- What is required -
Retype each line below precisely and omit all images.

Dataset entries
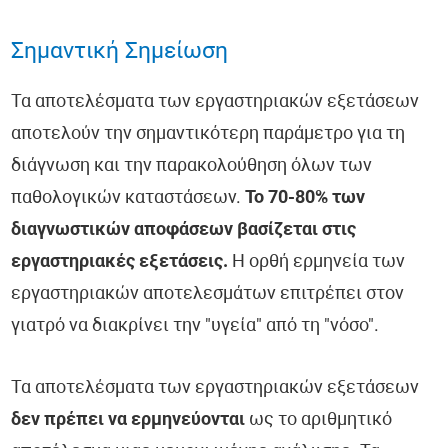
Σημαντική Σημείωση
Τα αποτελέσματα των εργαστηριακών εξετάσεων
αποτελούν την σημαντικότερη παράμετρο για τη
διάγνωση και την παρακολούθηση όλων των
παθολογικών καταστάσεων.
Το 70-80% των
διαγνωστικών αποφάσεων βασίζεται στις
εργαστηριακές εξετάσεις.
Η ορθή ερμηνεία των
εργαστηριακών αποτελεσμάτων επιτρέπει στον
γιατρό να διακρίνει την "υγεία" από τη "νόσο".
Τα αποτελέσματα των εργαστηριακών εξετάσεων
δεν πρέπει να ερμηνεύονται
ως το αριθμητικό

- Your solution -
Σημαντική Σημείωση
Τα αποτελέσματα των εργαστηριακών εξετάσεων
αποτελούν την σημαντικότερη παράμετρο για τη
διάγνωση και την παρακολούθηση όλων των
παθολογικών καταστάσεων.
Το 70-80% των
διαγνωστικών αποφάσεων βασίζεται στις
εργαστηριακές εξετάσεις.
Η ορθή ερμηνεία των
εργαστηριακών αποτελεσμάτων επιτρέπει στον
γιατρό να διακρίνει την "υγεία" από τη "νόσο".
Τα αποτελέσματα των εργαστηριακών εξετάσεων
δεν πρέπει να ερμηνεύονται
ως το αριθμητικό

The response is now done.